▶ What you are asked to do: Among the entries below, tally each line containing "para"; respond with the total only.

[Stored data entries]
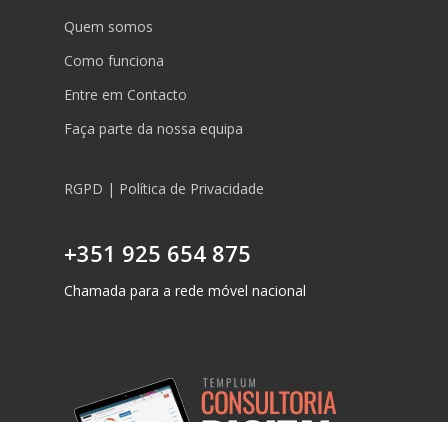
Quem somos
Como funciona
Entre em Contacto
Faça parte da nossa equipa
RGPD | Política de Privacidade
+351 925 654 875
Chamada para a rede móvel nacional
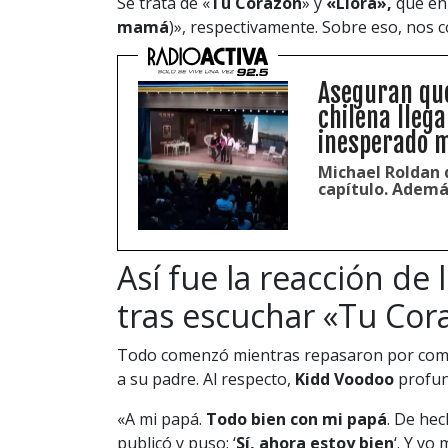
Se trata de «
Tu Corazón
» y
«Llora»,
que en 
mamá
)», respectivamente. Sobre eso, nos co
Aseguran que
chilena llega
inesperado m
Michael Roldan d
capítulo. Ademá
Así fue la reacción de
tras escuchar «Tu Cor
Todo comenzó mientras repasaron por compl
a su padre. Al respecto,
Kidd Voodoo
profun
«A mi papá.
Todo bien con mi papá
. De hec
publicó y puso: ‘
Sí, ahora estoy bien
‘. Y yo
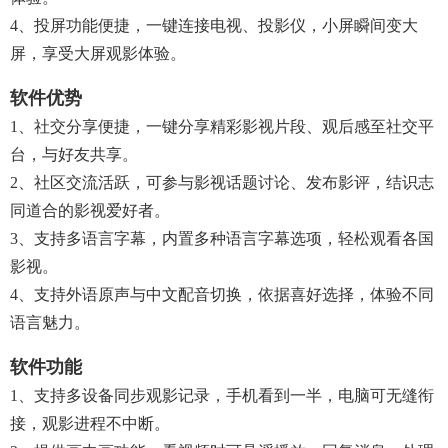
4、投屏功能便捷，一键连接电视、投影仪，小屏瞬间变大
屏，享受大屏观影体验。
软件优势
1、社交分享便捷，一键分享精彩影视片段、观后感至社交平
台，与好友共享。​
2、社区交流活跃，可参与影视话题讨论、发布影评，结识志
同道合的影视爱好者。​
3、支持多语言字幕，内置多种语言字幕选项，轻松观看各国
影视。​
4、支持外语原声与中文配音切换，依据喜好选择，体验不同
语言魅力。​
软件功能
1、支持多设备同步观影记录，手机看到一半，电脑可无缝衔
接，观影进程不中断。​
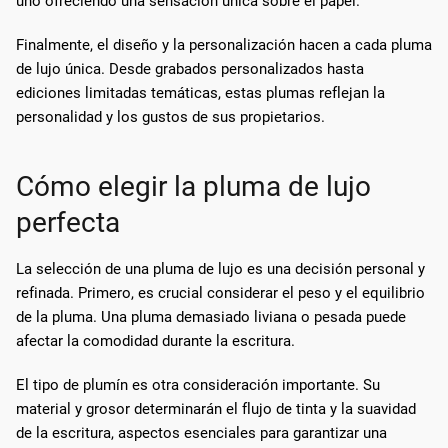
uno ofreciendo una sensación única sobre el papel.
Finalmente, el diseño y la personalización hacen a cada pluma
de lujo única. Desde grabados personalizados hasta
ediciones limitadas temáticas, estas plumas reflejan la
personalidad y los gustos de sus propietarios.
Cómo elegir la pluma de lujo
perfecta
La selección de una pluma de lujo es una decisión personal y
refinada. Primero, es crucial considerar el peso y el equilibrio
de la pluma. Una pluma demasiado liviana o pesada puede
afectar la comodidad durante la escritura.
El tipo de plumín es otra consideración importante. Su
material y grosor determinarán el flujo de tinta y la suavidad
de la escritura, aspectos esenciales para garantizar una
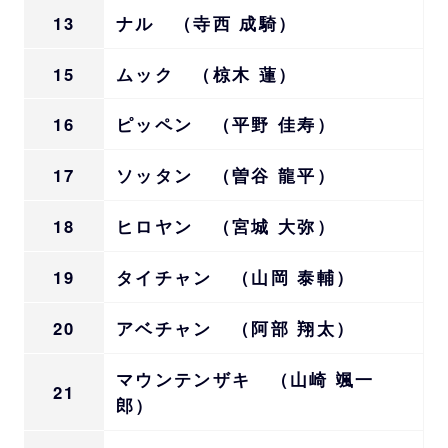
13
ナル （寺西 成騎）
15
ムック （椋木 蓮）
16
ピッペン （平野 佳寿）
17
ソッタン （曽谷 龍平）
18
ヒロヤン （宮城 大弥）
19
タイチャン （山岡 泰輔）
20
アベチャン （阿部 翔太）
マウンテンザキ （山崎 颯一
21
郎）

▶ Final answer: 2